[Dataset entries]
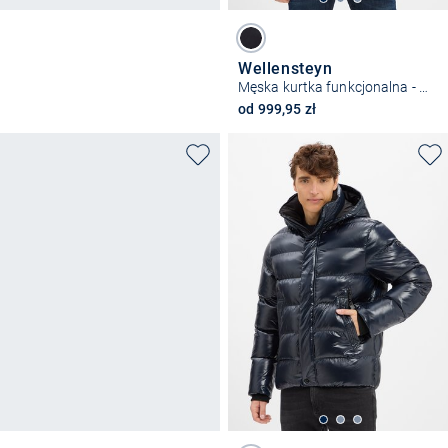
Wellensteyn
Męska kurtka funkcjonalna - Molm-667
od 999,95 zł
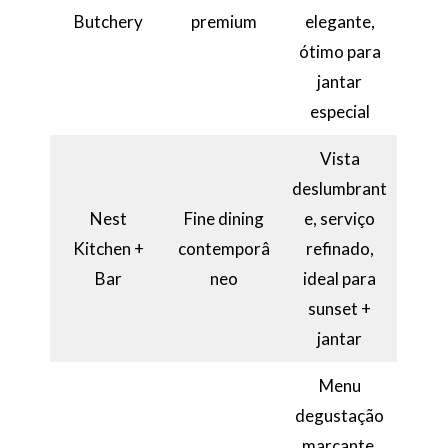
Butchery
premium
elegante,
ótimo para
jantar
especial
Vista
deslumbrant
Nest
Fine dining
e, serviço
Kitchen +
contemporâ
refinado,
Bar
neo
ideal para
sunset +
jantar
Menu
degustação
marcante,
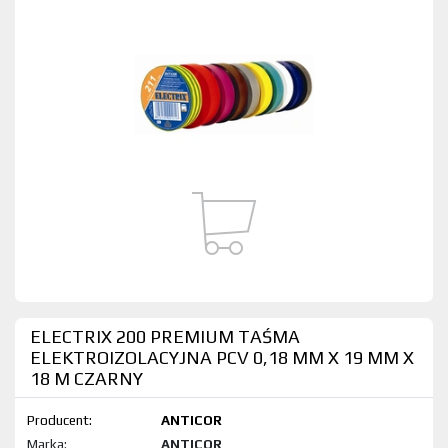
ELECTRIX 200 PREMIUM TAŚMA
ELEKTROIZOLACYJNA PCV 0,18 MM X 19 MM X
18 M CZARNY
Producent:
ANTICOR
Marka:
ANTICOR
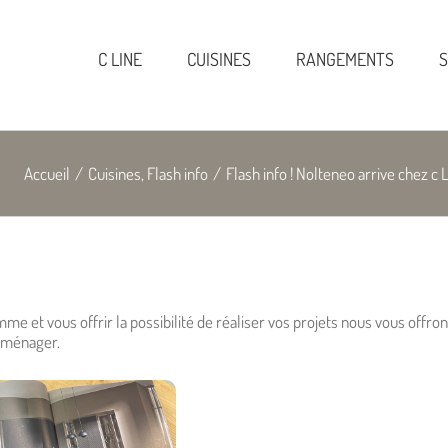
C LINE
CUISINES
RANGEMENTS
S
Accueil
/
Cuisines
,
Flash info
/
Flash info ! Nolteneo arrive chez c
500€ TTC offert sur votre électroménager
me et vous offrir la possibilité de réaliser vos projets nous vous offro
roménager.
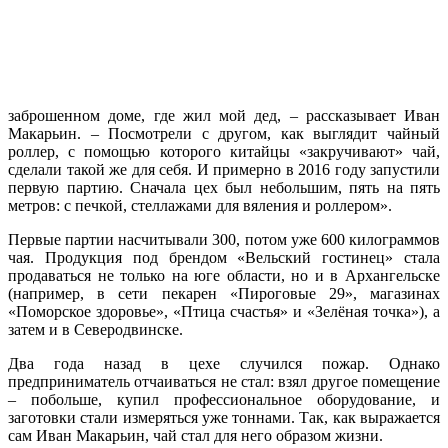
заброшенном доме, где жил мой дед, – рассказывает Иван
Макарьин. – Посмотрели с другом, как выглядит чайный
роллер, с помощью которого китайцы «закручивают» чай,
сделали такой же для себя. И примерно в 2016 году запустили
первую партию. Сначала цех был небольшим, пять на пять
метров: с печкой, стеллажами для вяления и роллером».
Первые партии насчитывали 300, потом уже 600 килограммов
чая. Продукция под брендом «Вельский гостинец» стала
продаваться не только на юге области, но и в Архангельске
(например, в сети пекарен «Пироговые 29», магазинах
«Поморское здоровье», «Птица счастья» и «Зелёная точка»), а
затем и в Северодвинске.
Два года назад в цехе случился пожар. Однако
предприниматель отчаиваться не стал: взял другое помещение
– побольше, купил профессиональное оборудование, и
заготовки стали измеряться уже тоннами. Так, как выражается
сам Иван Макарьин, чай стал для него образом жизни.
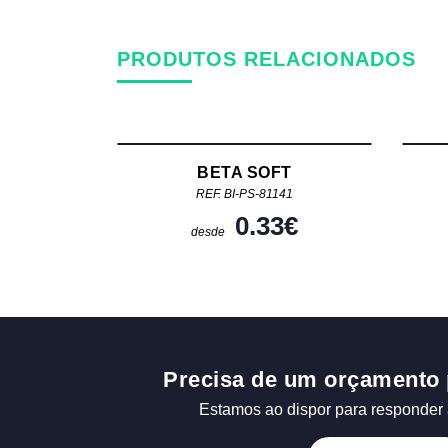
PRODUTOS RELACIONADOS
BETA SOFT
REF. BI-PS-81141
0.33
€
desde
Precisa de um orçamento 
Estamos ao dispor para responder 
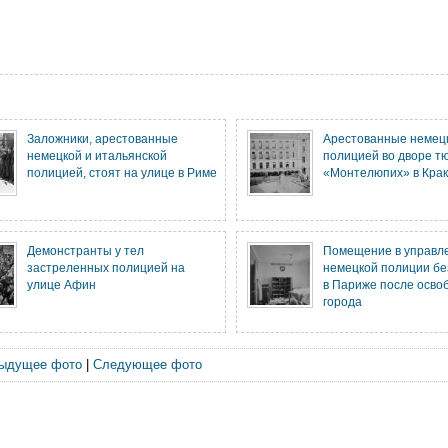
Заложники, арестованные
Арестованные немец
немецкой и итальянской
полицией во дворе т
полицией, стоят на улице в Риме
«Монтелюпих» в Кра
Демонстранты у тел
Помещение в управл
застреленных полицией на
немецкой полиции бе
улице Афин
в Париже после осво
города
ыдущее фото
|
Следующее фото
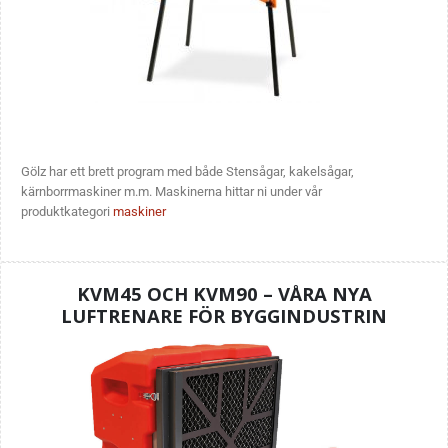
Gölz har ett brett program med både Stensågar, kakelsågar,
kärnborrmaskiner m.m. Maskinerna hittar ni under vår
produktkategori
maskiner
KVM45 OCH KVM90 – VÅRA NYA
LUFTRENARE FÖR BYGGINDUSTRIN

PROBLEM REQUIREMENTS: All lines above that include the word "Иван" must be copied into the answer.

ANSWER BELOW:
заброшенном доме, где жил мой дед, – рассказывает Иван
сам Иван Макарьин, чай стал для него образом жизни.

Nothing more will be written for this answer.